The invention at hand tries to resolve the aforesaid drawbacks so that:                The pyrotechnic load is isolated inside the mortar in a safe and sealed manner.        Subsequent use of the mortar is made possible for new firings, as it does not become deteriorated.        The separation of unnecessary structural elements is avoided, obtaining greater safety during the fireworks show, because it does not require any additional locking element, thus avoiding it being propelled outside and eliminating the danger of it falling among the public and subsequent clean up tasks.        It assures the pyrotechnic materials are fixed inside the pyrotechnic tube and guarantees a better contact of an electric igniter located inside the device and a locking element.        The fact that the pyrotechnic load may be introduced from either the bottom or the top portion of the mortar, makes it possible to include in the design of the device non-detachable locking means that cooperate with the internal face of the mortar, avoid shifting during assembly, improve the safety system and make its installation easier.        It improves the compression of the gases during combustion without the need of using detachable locking elements on top of the pyrotechnic materials.        
Conventionally, mortar is understood to mean a tube that is used to project pyrotechnic components, and so it constitutes a separate piece from the device.
The applicant hereof holds Spanish Patent ES 2287458, consisting in a locking system for non-reusable pyrotechnic launch tubes, specifically for those that consist in the pyrotechnic launch tubes themselves, equipped with a cylindrical body housing inside it both the objects or pyrotechnic materials and the lifting propellent, which is characterized in that said tube is equipped on its bottom end with a plurality of tabs which, as a set, configure a cylindrical, radial and elastically deformable neck, in which said tabs terminate on respective locking barbs on top of a locking piece, fixable to the frame of the tubes or integrated onto this frame to form a single piece. Furthermore, the pyrotechnic launch tube is adapted for housing an igniter inside it with its corresponding feeder cable; however, this launch tube has a small opening on its bottom portion which is not equipped for introducing a pyrotechnic device through it; rather it is only for housing said igniter. This makes it necessary to perforate the base of the launch tube by making an orifice for said housing, which may complicate maintaining its airtightness, resulting in the entry or filtration of gases during ignition and even the need of placing the igniter before the lifting propellent so as to keep the propellent from falling out of said orifice.
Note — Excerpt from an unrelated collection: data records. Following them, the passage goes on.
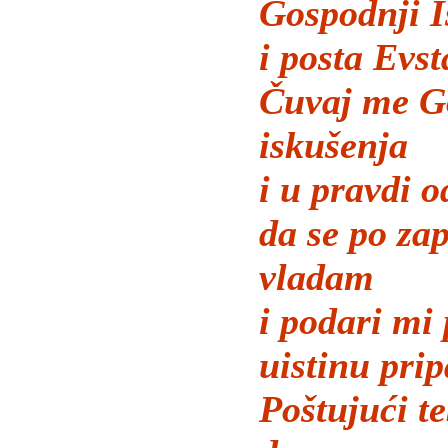
Gospodnji I
i posta Evsta
Čuvaj me G
iskušenja
i u pravdi o
da se po za
vladam
i podari mi 
uistinu prip
Poštujući te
The intervention at hand further tries to improve different features of the frame itself, such as the locking system between it and the pyrotechnic launch tubes, being now reusable and exchangeable, with anchoring devices that provide greater safety to the assembly and a considerable increase in reliability, as well as the introduction and installation of a pyrotechnic device both through the bottom portion and the top portion of the pyrotechnic launch tubes, unlike the state of the art.